André Michaux, French Botanist Exploring America in the Time of George Washington--A Virtual Discussion
March 2021 marks the 275th anniversary of the birth of French botanist and explorer André Michaux (1746-1802) who was sent to the U.S. in 1785 by King Louis XVI as a plant collector. Although widely known in his own era, Michaux is little remembered today outside botany. He was the first botanist to visit many frontier areas as well as author of two landmark botanical books. His son François André Michaux (1770-1855), who had accompanied his father to America, became a distinguished botanist himself, and a member of the APS. He presented his father’s surviving original journals to the APS in 1824. These documents were transcribed in the original French and published in APS Proceedings in 1889, however, there was no published English translation of all the extant journals until 2020 when the University of Alabama Press published André Michaux in North America Journals and Letters, 1785-1796. This copiously annotated volume also includes important excerpts from his little-known correspondence, a wealth of illustrations, and is the result of a decade and a half of study by three seasoned scholars of Michaux and his work.
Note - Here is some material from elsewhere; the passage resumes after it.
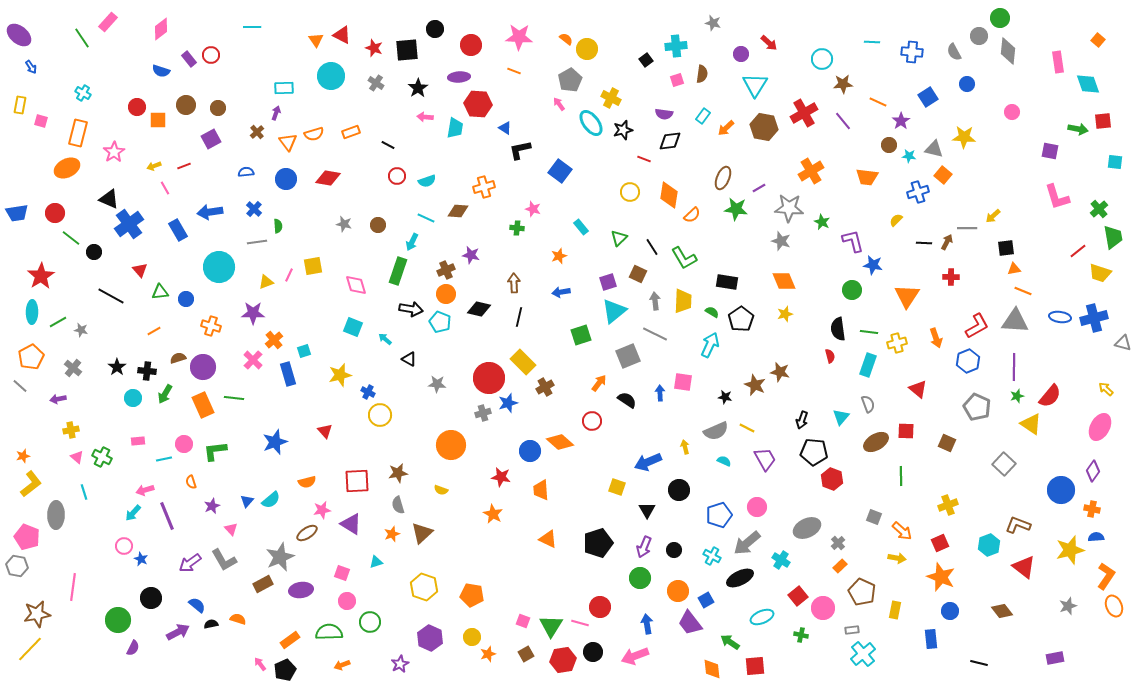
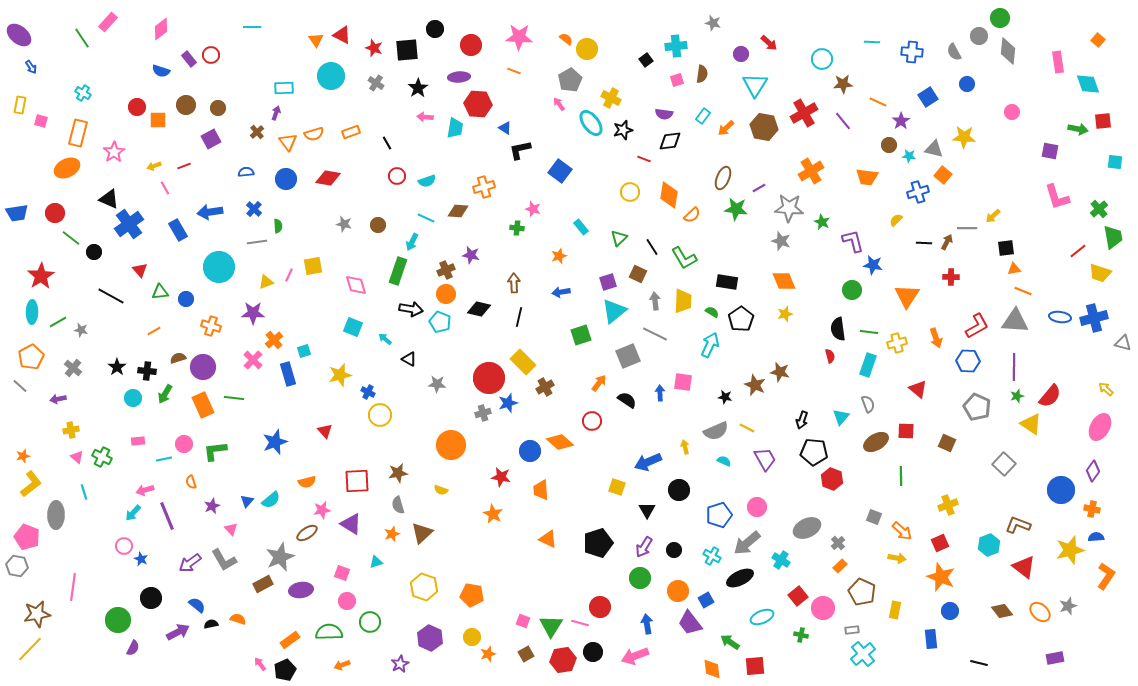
black line at (388, 145): moved 1 px left, 2 px up; rotated 32 degrees clockwise
blue hexagon at (968, 361): rotated 25 degrees clockwise
purple arrow at (644, 547): rotated 10 degrees clockwise
orange ellipse at (1114, 606): moved 74 px left, 6 px down; rotated 25 degrees counterclockwise
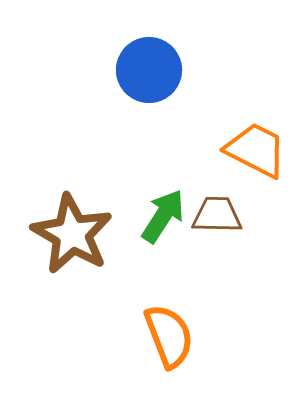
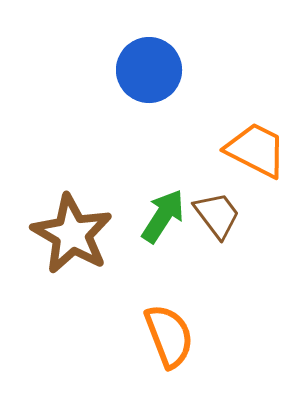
brown trapezoid: rotated 52 degrees clockwise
Join us for a virtual discussion that will provide an overview of André Michaux’s career and highlight two of his North American journeys. The first, his 1787 botanical journey to the headwaters of the Savannah River where he encountered the plant that Harvard botanist Asa Gray later named Shortia, and that became famous as the “lost Shortia” because it couldn’t be relocated. The second journey examined will be Michaux’s 1793 political journey to Kentucky on behalf of Citizen Genet, that most infamous of France’s ambassadors to the U.S. This episode has led to a misunderstanding of Michaux’s principal work in North America, and caused some to label him as a Frenchman spying on America.
The event will take place on Wednesday, March 10 at 1:00 p.m. EST via Zoom. The event is free of charge, but registration is required to attend.
About the editors:
Charlie Williams is retired from the Charlotte-Mecklenburg Library, Charlotte, N.C. He chaired the 2002 André Michaux International Symposium at Belmont Abbey College, the 2007 Oconee Bell Celebration at Clemson Univ., and in 2011 edited the Annotated Memoirs of the Life and Botanical Travels of André Michaux by J.P.F. Deleuze originally published in 1804.
Eliane M. Norman, Ph.D. is Professor Emeritus of Biology at Stetson Univ., authored the botanical monograph on the Buddlejaceae, and co-authored with Walter Kingsley Taylor, André Michaux in Florida, 2002.
Walter Kingsley Taylor, Ph.D. is Professor Emeritus of Biology at the Univ. of Central Florida, author of field guides to Florida grasses and Florida wildflowers, and co-author with Eliane Norman of André Michaux in Florida, 2002.